アランはまだ来てないから、先に私が結果を聞こう。
「あの、私、どこか悪かったですか……?」
不安でいっぱいだった私に、彼女は笑顔を絶やさないで答えた。
「ううん。健康体よ。ほぼ基準値だから大丈夫」
それはそれで怖いような……。
でも健康でよかった。
「『ヘマトクリット値』っていう、血液中の赤血球の割合の項目がちょっと高めだけど、気にするほどじゃないわ。日内変動もあるし、女の子だし」
日内変動はなんとなく分かるけど、私が女の子だからって理由はいまいち分からない。
『男性と女性で基準が違うんだろうなぁ』とは察せるけど。
「これ、詳しい結果ね。一番右に書いてあるのが基準値で、その左がAちゃんの値」
そう言われて渡されたのは、レシートみたいな細長い紙。
見るのがおっくうになるくらい、びっしり漢字と数字で埋め尽くされている。
「あの子にも見せてあげてね。

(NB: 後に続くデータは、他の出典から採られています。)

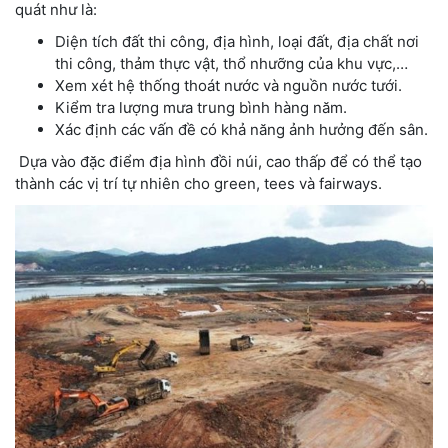
quát như là:
Diện tích đất thi công, địa hình, loại đất, địa chất nơi
thi công, thảm thực vật, thổ nhưỡng của khu vực,…
Xem xét hệ thống thoát nước và nguồn nước tưới.
Kiểm tra lượng mưa trung bình hàng năm.
Xác định các vấn đề có khả năng ảnh hưởng đến sân.
Dựa vào đặc điểm địa hình đồi núi, cao thấp để có thể tạo
thành các vị trí tự nhiên cho green, tees và fairways.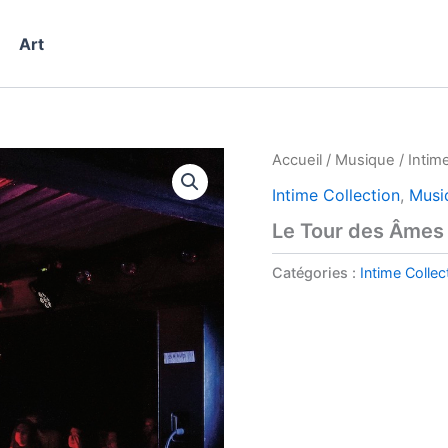
Art
Accueil
/
Musique
/
Intim
Intime Collection
,
Musi
Le Tour des Âmes
Catégories :
Intime Collec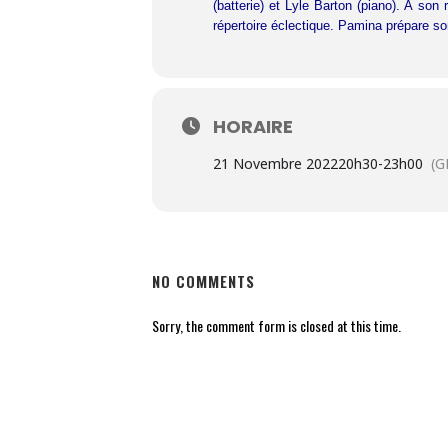
(batterie) et Lyle Barton (piano). À son
répertoire éclectique. Pamina prépare so
HORAIRE
21 Novembre 2022
20h30
-
23h00
(G
NO COMMENTS
Sorry, the comment form is closed at this time.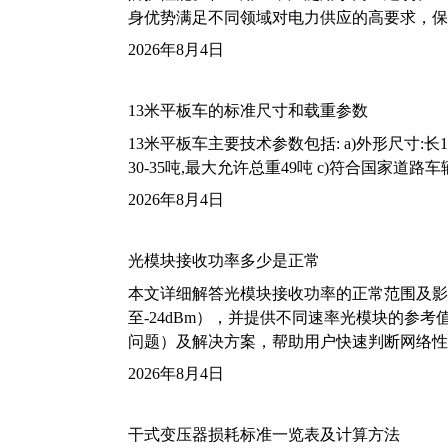
身优势满足不同领域对电力供应的高要求，保
2026年8月4日
13米平板车的标准尺寸和载重参数
13米平板车主要技术参数包括: a)外形尺寸:长13m
30-35吨,最大允许总重49吨 c)符合国家道
2026年8月4日
光模块接收功率多少是正常
本文详细解答光模块接收功率的正常范围及影
至-24dBm），并提供不同速率光模块的参
问题）及解决方案，帮助用户快速判断网络性
2026年8月4日
干式变压器损耗标准一览表及计算方法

あの子、結果をすごく気にしてたから……」
きっと『あの子』とは、アランのことだ。
――アラン、あなたは何を考えているの?
あなたの望みは、何?
〜〜〜〜〜〜〜〜〜〜〜〜〜〜〜
【アラン視点】
俺は、代表に恩がある。
恩を仇で返すわけにはいかない。
でも、Aを傷つけてしまう可能性もある……。
とにかくAのもとに行こう。
「……A」
代表から渡された薬品を持っている左手を後ろに回して、Aの視界に入らないようにしながら、Aに近づく。
「アラン……」
Aの不安そうな表情から察するに、俺はずいぶん険しい表情をしているのだろう。
もはや隠す気にもなれない。
「……血液検査の結果、出たらしいですよ。特に異常はないみたいです」
呼びかけたのに口を開かない俺に気づいて、先に口を開いたA。
Aから結果の報告表を受け取り、一通り目を通す。
Aの言葉通り、オールグリーン。やはり特殊なのは脳波のみなのか。
「あの、アラン! その……、大丈夫ですか? 顔色が良くないですよ?」
「……そう、かな」
ぎこちない作り笑いでさえ、Aには届かない。
「…………」
「…………」
無音が続く。
少しして聞こえてきたのは、遠ざかっていく研究員の足音。
今日のAの検査はこれで終了。だから研究員は解散していく。
再び静寂が訪れた時、ここには俺とAの二人しかいなかった。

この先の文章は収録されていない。